■ Exercise details ■
Could you return every line of the material that contains the word "activó"?

■ Given records ■
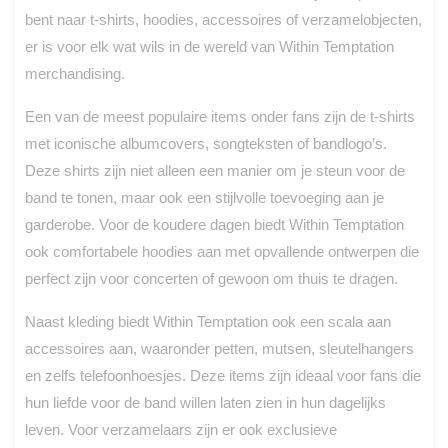
bent naar t-shirts, hoodies, accessoires of verzamelobjecten,
er is voor elk wat wils in de wereld van Within Temptation
merchandising.
Een van de meest populaire items onder fans zijn de t-shirts
met iconische albumcovers, songteksten of bandlogo’s.
Deze shirts zijn niet alleen een manier om je steun voor de
band te tonen, maar ook een stijlvolle toevoeging aan je
garderobe. Voor de koudere dagen biedt Within Temptation
ook comfortabele hoodies aan met opvallende ontwerpen die
perfect zijn voor concerten of gewoon om thuis te dragen.
Naast kleding biedt Within Temptation ook een scala aan
accessoires aan, waaronder petten, mutsen, sleutelhangers
en zelfs telefoonhoesjes. Deze items zijn ideaal voor fans die
hun liefde voor de band willen laten zien in hun dagelijks
leven. Voor verzamelaars zijn er ook exclusieve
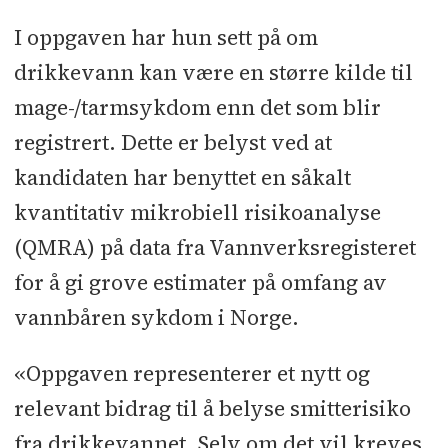
I oppgaven har hun sett på om
drikkevann kan være en større kilde til
mage-/tarmsykdom enn det som blir
registrert. Dette er belyst ved at
kandidaten har benyttet en såkalt
kvantitativ mikrobiell risikoanalyse
(QMRA) på data fra Vannverksregisteret
for å gi grove estimater på omfang av
vannbåren sykdom i Norge.
«Oppgaven representerer et nytt og
relevant bidrag til å belyse smitterisiko
fra drikkevannet. Selv om det vil kreves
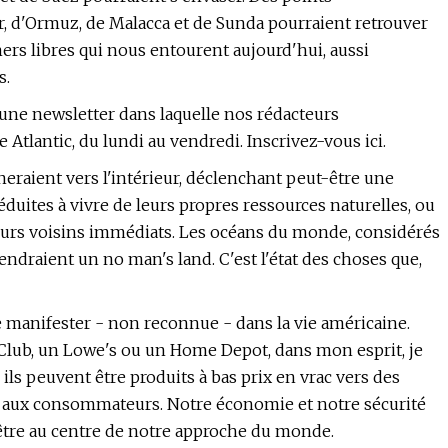
ar, d'Ormuz, de Malacca et de Sunda pourraient retrouver
mers libres qui nous entourent aujourd'hui, aussi
s.
 une newsletter dans laquelle nos rédacteurs
tlantic, du lundi au vendredi. Inscrivez-vous ici.
eraient vers l'intérieur, déclenchant peut-être une
uites à vivre de leurs propres ressources naturelles, ou
leurs voisins immédiats. Les océans du monde, considérés
aient un no man's land. C'est l'état des choses que,
se manifester - non reconnue - dans la vie américaine.
Club, un Lowe's ou un Home Depot, dans mon esprit, je
ils peuvent être produits à bas prix en vrac vers des
vé aux consommateurs. Notre économie et notre sécurité
t être au centre de notre approche du monde.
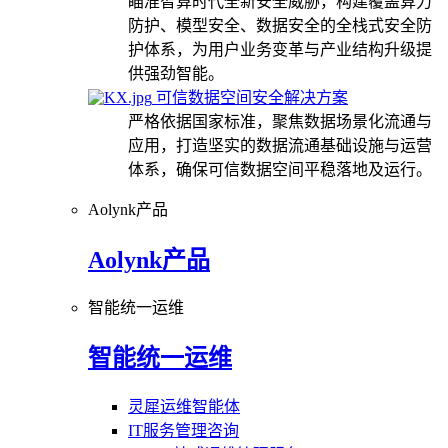
瞄准智算时代全新安全威胁，构建覆盖算力
防护、模型安全、数据安全的全栈式安全防
护体系，为用户业务变革与产业结构升级提
供强劲智能。
可信数据空间安全解决方案
严格依据国家标准，聚焦数据场景化流通与
应用，打造坚实的数据流通基础设施与运营
体系，确保可信数据空间平稳落地及运行。
Aolynk产品
Aolynk产品
智能统一运维
智能统一运维
灵犀运维智能体
IT服务管理咨询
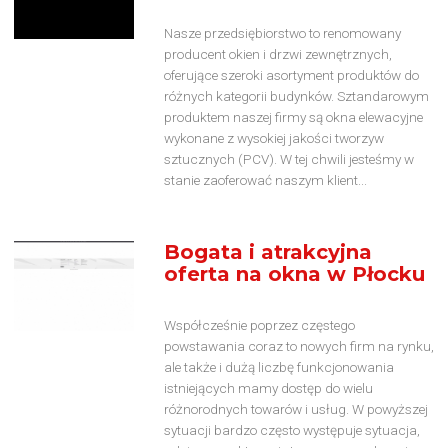
Nasze przedsiębiorstwo to renomowany
producent okien i drzwi zewnętrznych,
oferujące szeroki asortyment produktów do
różnych kategorii budynków. Sztandarowym
produktem naszej firmy są okna elewacyjne
wykonane z wysokiej jakości tworzyw
sztucznych (PCV). W tej chwili jesteśmy w
stanie zaoferować naszym klient...
Bogata i atrakcyjna
oferta na okna w Płocku
Współcześnie poprzez częstego
powstawania coraz to nowych firm na rynku,
ale także i dużą liczbę funkcjonowania
istniejących mamy dostęp do wielu
różnorodnych towarów i usług. W powyższej
sytuacji bardzo często występuje sytuacja,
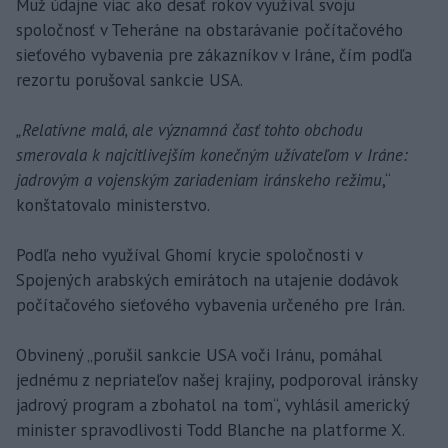
Muž údajne viac ako desať rokov využíval svoju
spoločnosť v Teheráne na obstarávanie počítačového
sieťového vybavenia pre zákazníkov v Iráne, čím podľa
rezortu porušoval sankcie USA.
„Relatívne malá, ale významná časť tohto obchodu
smerovala k najcitlivejším konečným užívateľom v Iráne:
jadrovým a vojenským zariadeniam iránskeho režimu
,“
konštatovalo ministerstvo.
Podľa neho využíval Ghomí krycie spoločnosti v
Spojených arabských emirátoch na utajenie dodávok
počítačového sieťového vybavenia určeného pre Irán.
Obvinený „porušil sankcie USA voči Iránu, pomáhal
jednému z nepriateľov našej krajiny, podporoval iránsky
jadrový program a zbohatol na tom“, vyhlásil americký
minister spravodlivosti Todd Blanche na platforme X.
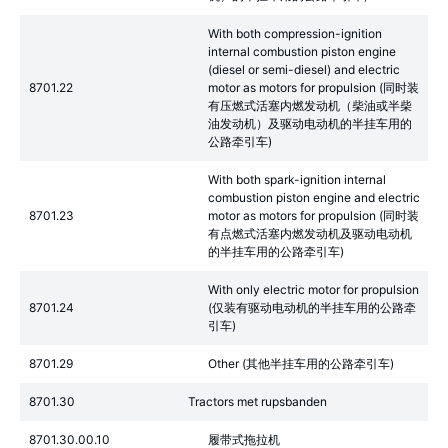
With both compression-ignition
internal combustion piston engine
(diesel or semi-diesel) and electric
8701.22
motor as motors for propulsion (同时装
有压燃式活塞内燃发动机（柴油或半柴
油发动机）及驱动电动机的半挂车用的
公路牵引车)
With both spark-ignition internal
combustion piston engine and electric
8701.23
motor as motors for propulsion (同时装
有点燃式活塞内燃发动机及驱动电动机
的半挂车用的公路牵引车)
With only electric motor for propulsion
8701.24
(仅装有驱动电动机的半挂车用的公路牵
引车)
8701.29
Other (其他半挂车用的公路牵引车)
8701.30
Tractors met rupsbanden
8701.30.00.10
履带式拖拉机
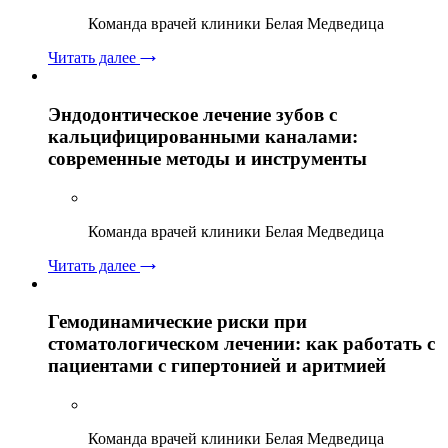
Команда врачей клиники Белая Медведица
Читать далее
Эндодонтическое лечение зубов с
кальцифицированными каналами:
современные методы и инструменты
Команда врачей клиники Белая Медведица
Читать далее
Гемодинамические риски при
стоматологическом лечении: как работать с
пациентами с гипертонией и аритмией
Команда врачей клиники Белая Медведица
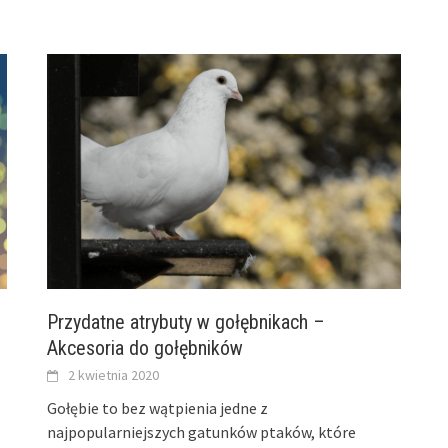
Przydatne atrybuty w gołębnikach –
Akcesoria do gołębników
2 kwietnia 2020
Gołębie to bez wątpienia jedne z
najpopularniejszych gatunków ptaków, które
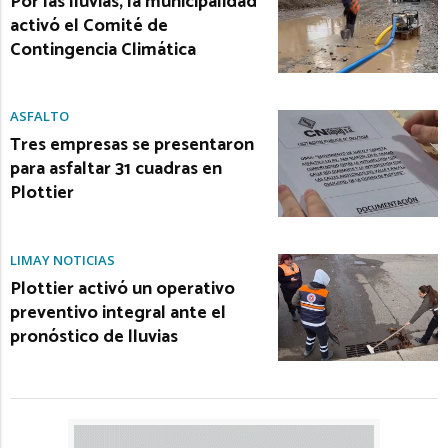
Por las lluvias, la municipalidad
activó el Comité de
Contingencia Climática
ASFALTO
Tres empresas se presentaron
para asfaltar 31 cuadras en
Plottier
LIMAY NOTICIAS
Plottier activó un operativo
preventivo integral ante el
pronóstico de lluvias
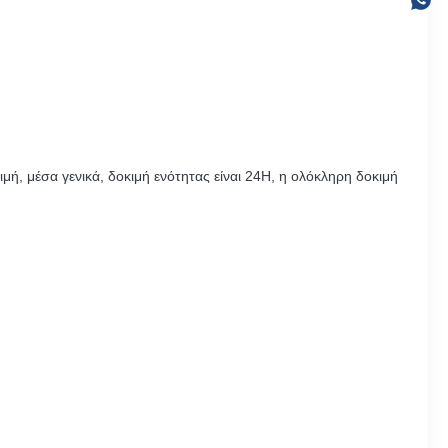
μή, μέσα γενικά, δοκιμή ενότητας είναι 24H, η ολόκληρη δοκιμή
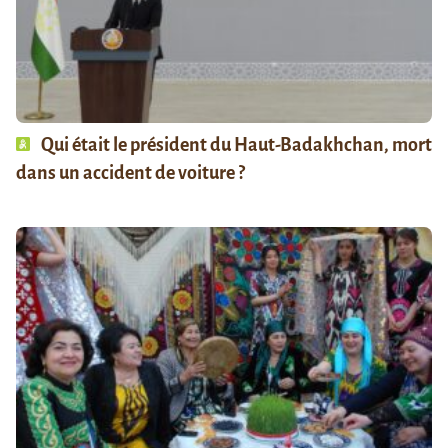
Qui était le président du Haut-Badakhchan, mort
dans un accident de voiture ?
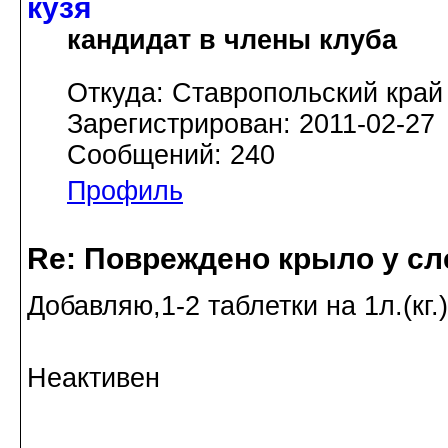
кузя
кандидат в члены клуба
Откуда: Ставропольский край
Зарегистрирован: 2011-02-27
Сообщений: 240
Профиль
Re: Повреждено крыло у сл
Добавляю,1-2 таблетки на 1л.(кг
Неактивен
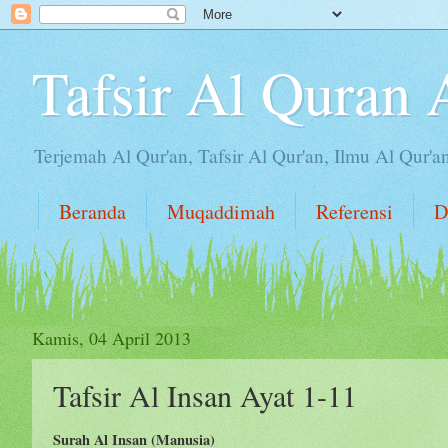
Tafsir Al Quran 
Terjemah Al Qur'an, Tafsir Al Qur'an, Ilmu Al Qur'a
Beranda
Muqaddimah
Referensi
D
Kamis, 04 April 2013
Tafsir Al Insan Ayat 1-11
Surah Al Insan (Manusia)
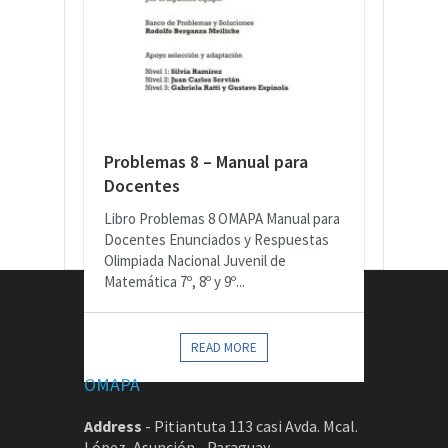
Problemas 8 – Manual para
Docentes
Libro Problemas 8 OMAPA Manual para
Docentes Enunciados y Respuestas
Olimpiada Nacional Juvenil de
Matemática 7º, 8º y 9º...
CONTACTOS
READ MORE
OMAPA
Address
-
Pitiantuta 113 casi Avda. Mcal.
López, Asunción - Paraguay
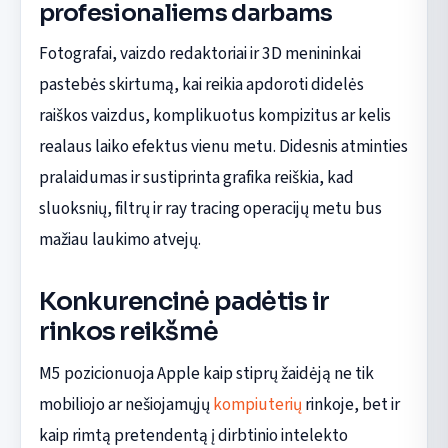
profesionaliems darbams
Fotografai, vaizdo redaktoriai ir 3D menininkai
pastebės skirtumą, kai reikia apdoroti didelės
raiškos vaizdus, komplikuotus kompizitus ar kelis
realaus laiko efektus vienu metu. Didesnis atminties
pralaidumas ir sustiprinta grafika reiškia, kad
sluoksnių, filtrų ir ray tracing operacijų metu bus
mažiau laukimo atvejų.
Konkurencinė padėtis ir
rinkos reikšmė
M5 pozicionuoja Apple kaip stiprų žaidėją ne tik
mobiliojo ar nešiojamųjų
kompiuterių
rinkoje, bet ir
kaip rimtą pretendentą į dirbtinio intelekto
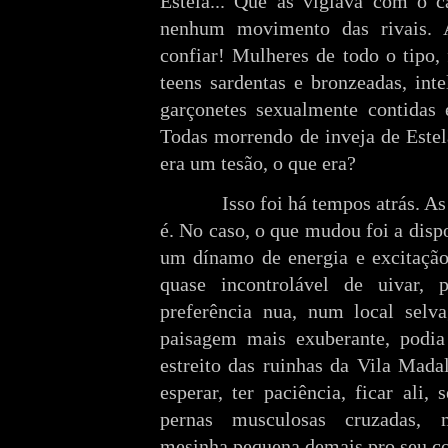
Estela... Que as vigiava com o c
nenhum movimento das rivais. 
confiar! Mulheres de todo o tipo,
teens sardentas e bronzeadas, inte
garçonetes sexualmente contidas 
Todas morrendo de inveja de Este
era um tesão, o que era?
Isso foi há tempos atrás. 
é. No caso, o que mudou foi a dispo
um dínamo de energia e excitação
quase incontrolável de uivar, 
preferência nua, num local selv
paisagem mais exuberante, podia
estreito das ruinhas da Vila Mada
esperar, ter paciência, ficar ali
pernas musculosas cruzadas,
mesinha pequena demais pro seu c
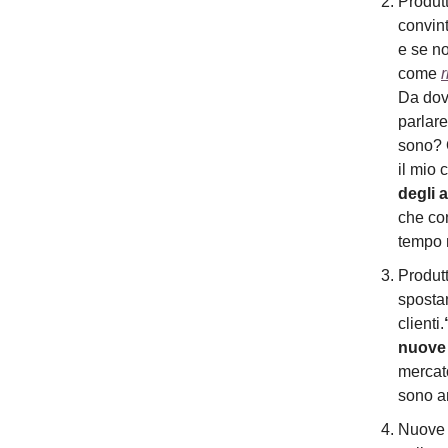
Produtt
convint
e se no
come
r
Da dove
parlare
sono? 
il mio
degli a
che co
tempo m
Produtt
spostan
clienti.
nuove 
mercat
sono a
Nuove 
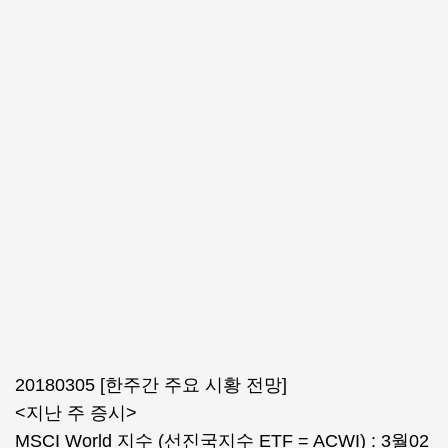
20180305 [한주간 주요 시황 전망]
<지난 주 증시>
MSCI World 지수 (선진국지수 ETF = ACWI) : 3월02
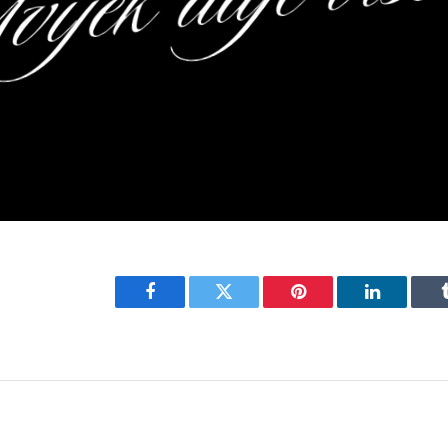
Facebook
Twitter
Pinterest
LinkedIn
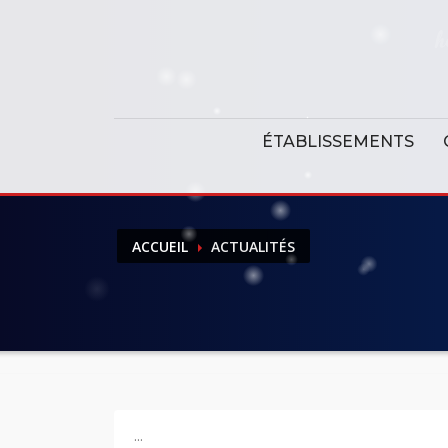
Panneau de gestion des cookies
ÉTABLISSEMENTS
ACCUEIL
ACTUALITÉS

■ Response to the exercise ■
activó el Comité de
Plottier activó un operativo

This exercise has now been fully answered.